I would like to introduce you to Jessie Fore, my mother, who was in her teens when this photo was taken. Jessie was born in New Jersey during the Great Depression. Her mother, who did not complete elementary school, worked as domestic help and did laundry for others in the evening. Her father eventually found work as a railcar porter.
When her parents separated, Jessie left high school and went south to help relatives pick cotton on land they did not own. Jessie eventually returned to New Jersey where she worked as domestic help.
A devout Catholic, she attended Christ the King Church, a Jersey City parish for African Americans, whenever she could. If she attended other Catholic churches, she had to sit in the back of the church and receive communion separately from white parishioners.
Jessie went on to get married in the church on her lunch break. No flowing gown and veil for my mother. She wore her Sunday suit to marry and have her photo taken, then removed it to return to work. No honeymoon. She and my father lived in the Currie’s Woods housing development, which was known as “the projects.” There, she hosted afterschool and summer programs for children in the projects. She gave birth to four children. One child died during childbirth. Jessie died in childbirth with her last child –me. Leaving behind three motherless children and a bereaved spouse, she received a Mass of Christian burial and was interred.
There is nothing illustrious in Jessie’s story. It is so mundane that it reads like the lives of so many Black women of her era. At each juncture of her life, institutionalized racism snipped away opportunities and traded youthful hopefulness for racial disparities in housing, education, employment, and healthcare. On her shoulders, she struggled to balance the load of her own difficulties with those of generations of people before her who endured slavery on tobacco and cotton plantations, Jim Crow repression, poverty, and exclusion.

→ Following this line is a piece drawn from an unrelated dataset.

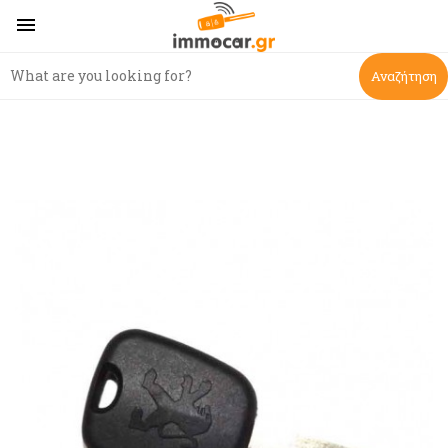

Αναζήτηση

By the time I was 5, I learned to respond to adult questions about my mother with “My mother died in childbirth with me.” People would ask incredulously, “Here? In the U.S. In a hospital?” At the time, I did not know that Black women of all classes have a disproportionately high rate of maternal mortality. I had not formally learned about the socioeconomic factors that lead to poorer health outcomes for women of color and their children. I had not studied statistics of Black poverty rates and environmental injustice. Yet, since conception, I have carried Jessie’s burden and that of many generations before her.

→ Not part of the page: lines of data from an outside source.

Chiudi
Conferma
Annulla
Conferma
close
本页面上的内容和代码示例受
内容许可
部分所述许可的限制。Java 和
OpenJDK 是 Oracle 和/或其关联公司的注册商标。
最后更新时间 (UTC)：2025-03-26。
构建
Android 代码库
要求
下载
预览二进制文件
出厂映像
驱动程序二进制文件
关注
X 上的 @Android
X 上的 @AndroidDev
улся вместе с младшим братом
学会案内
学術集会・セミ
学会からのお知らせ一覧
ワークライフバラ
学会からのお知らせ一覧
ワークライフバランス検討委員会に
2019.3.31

What would Jessie say if she were alive today to witness the disparities and injustices still occurring? Would she rub her eyes in disbelief, thinking that she has stepped back in time? Would she be angered to know about the disproportionate number of Black and Latinx incarcerated people who leave behind broken homes and communities? Would she celebrate the fact that more white people were speaking out against racial and social injustice than ever before? I have no idea.

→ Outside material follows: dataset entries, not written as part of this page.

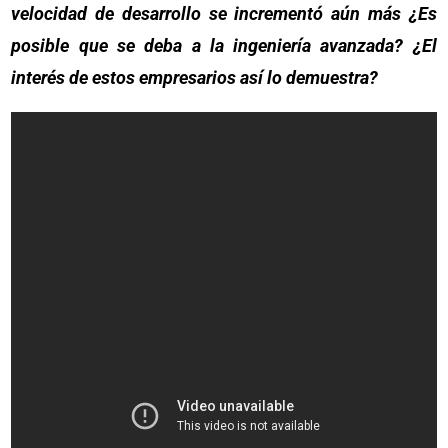
velocidad de desarrollo se incrementó aún más ¿Es
posible que se deba a la ingeniería avanzada? ¿El
interés de estos empresarios así lo demuestra?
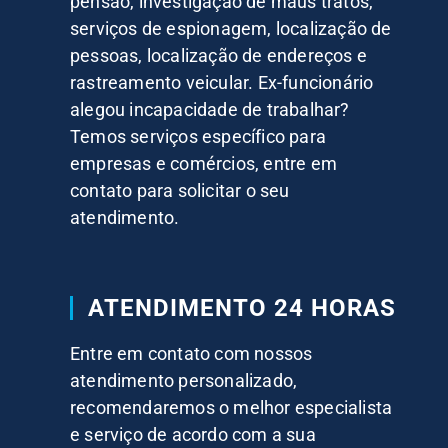
pensão, investigação de maus tratos,
serviços de espionagem, localização de
pessoas, localização de endereços e
rastreamento veicular. Ex-funcionário
alegou incapacidade de trabalhar?
Temos serviços específico para
empresas e comércios, entre em
contato para solicitar o seu
atendimento.
ATENDIMENTO 24 HORAS
Entre em contato com nossos
atendimento personalizado,
recomendaremos o melhor especialista
e serviço de acordo com a sua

I would like to think that my mother’s faith would be buoyed by changes that have occurred in my lifetime. This would be something we could both share. Yet, part of me wonders how long Black people will have to wait for our liberation from the shackles of inequality. Will there ever be a modern-day General Order No. 3 that proclaims an end to the toll of institutionalized racism? Like those enslaved people in Texas in 1865, Jessie, and all Black people have waited too long for their freedom.
We are still waiting.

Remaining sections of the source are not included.